Riley Baugus – Long Steel Rail
In his formative years, highly-regarded, old-time musician Riley Baugus often played with and learned from elders of the tradition in North Carolina and Virginia. Earnest study - and total immersion in the wealth of knowledge available to him by virtue of being an insider from the region - gave Baugus access to experience that positioned the North Carolina native as standard-bearer and direct link between the art's pre-commercial beginnings and today. On Long Steel Rail, Baugus continues to embrace his role in this lineage: singing, fiddling, and playing banjo with absolute love and respect for the humanity and tradition that brings music into his life. Produced by Tim O'Brien and Dirk Powell.
1. Long Steel Rail - 3:11 2. June Apple - 3:56 3. What Are They Doing in Heaven - 4:12 4. Sail Away Ladies - 2:13 5. Rove Riley Rove - 2:50 6. Wandering Boy - 3:43 7. Boll Weevil - 3:00 8. Old John Henry - 3:20 9. Willow Tree - 3:26 10. George Collins - 3:22 11. I'm Troubled - 2:55 12. No Corn on Tygart - 2:36 13. Lonesome Road Blues - 3:36 14. Now Is the Cool of the Day - 3:35
Riley Baugus (vocals, banjo) , Tim O'Brien (vocals, guitar, mandolin) , Dirk Powell (guitar, fiddle) , Tony Davoren (bouzouki) , Joe Thrift (fiddle).
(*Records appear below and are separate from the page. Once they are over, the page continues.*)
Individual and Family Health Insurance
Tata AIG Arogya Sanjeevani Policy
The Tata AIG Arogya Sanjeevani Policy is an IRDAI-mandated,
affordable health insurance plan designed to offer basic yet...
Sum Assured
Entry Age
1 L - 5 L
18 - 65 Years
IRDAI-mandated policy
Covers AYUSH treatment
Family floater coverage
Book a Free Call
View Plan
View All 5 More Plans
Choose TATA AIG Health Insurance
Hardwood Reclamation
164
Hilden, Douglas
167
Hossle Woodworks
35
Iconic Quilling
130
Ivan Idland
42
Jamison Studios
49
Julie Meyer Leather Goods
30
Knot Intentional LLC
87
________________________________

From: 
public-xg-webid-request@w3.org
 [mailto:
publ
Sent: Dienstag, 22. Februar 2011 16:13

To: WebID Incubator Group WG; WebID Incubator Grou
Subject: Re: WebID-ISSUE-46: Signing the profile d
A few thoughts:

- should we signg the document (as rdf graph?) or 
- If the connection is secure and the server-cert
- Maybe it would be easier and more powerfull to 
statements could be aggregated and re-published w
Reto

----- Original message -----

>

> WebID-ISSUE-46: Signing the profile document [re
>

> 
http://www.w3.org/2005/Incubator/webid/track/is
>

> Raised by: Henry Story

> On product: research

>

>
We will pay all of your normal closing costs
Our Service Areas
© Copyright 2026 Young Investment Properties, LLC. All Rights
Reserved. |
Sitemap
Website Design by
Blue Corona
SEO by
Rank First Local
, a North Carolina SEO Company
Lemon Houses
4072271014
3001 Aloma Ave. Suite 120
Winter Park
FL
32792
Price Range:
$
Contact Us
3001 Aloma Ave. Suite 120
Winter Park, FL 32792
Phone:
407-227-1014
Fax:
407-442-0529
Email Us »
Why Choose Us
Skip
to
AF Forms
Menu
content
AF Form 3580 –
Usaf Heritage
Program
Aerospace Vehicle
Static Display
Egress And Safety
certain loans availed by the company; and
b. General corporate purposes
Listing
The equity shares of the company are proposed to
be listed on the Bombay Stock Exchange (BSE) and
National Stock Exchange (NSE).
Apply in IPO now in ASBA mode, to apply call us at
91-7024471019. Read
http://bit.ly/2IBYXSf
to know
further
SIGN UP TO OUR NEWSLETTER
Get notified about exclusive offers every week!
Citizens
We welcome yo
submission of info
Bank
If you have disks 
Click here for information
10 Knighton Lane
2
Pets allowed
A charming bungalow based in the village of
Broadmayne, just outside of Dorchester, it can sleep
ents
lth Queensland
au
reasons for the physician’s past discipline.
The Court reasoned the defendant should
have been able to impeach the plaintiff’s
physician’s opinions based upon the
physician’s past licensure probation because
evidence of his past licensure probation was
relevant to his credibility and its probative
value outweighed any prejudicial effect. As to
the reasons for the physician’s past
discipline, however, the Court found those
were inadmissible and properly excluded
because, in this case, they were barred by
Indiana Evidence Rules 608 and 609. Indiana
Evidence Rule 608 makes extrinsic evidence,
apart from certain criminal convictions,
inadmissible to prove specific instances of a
1. AllMusic - Ronnie D. Lankford, Jr.
Fiddler and banjoist Riley Baugus traffics in old-timey music, a genre older, and some say, purer, than bluegrass. Long Steel Rail, then, is an album filled with traditional songs performed and sung in a traditional manner. Baugus' vocals carry an old country flavor that makes him a worthy interpreter of old warhorses like "Sail Away Ladies" and the title track, while the stripped-down arrangements complement the material. The only criticism one might offer of Long Steel Rail is that the production is a bit smooth for old-timey, meaning that the album has a lot more ambience (and a little less authenticity) than one might find on a Jean Ritchie album. Be that as it may, only hardcore enthusiasts will notice. Two names that show up again and again on the album's credits are Tim O'Brien and Dirk Powell, and one gains the impression that the project meant a lot to both performers. Long Steel Rail, in fact, isn't unlike a Dirk Powell album, though Baugus' rougher vocal style seems to have been drawn deeper from the well of tradition. One imagines that there isn't a big audience for old-timey music, say, compared to contemporary bluegrass, so it's nice that labels like Sugar Hill remain dedicated to a variety of traditional music styles. Baugus' Long Steel Rail will be warmly embraced by old-timey fans.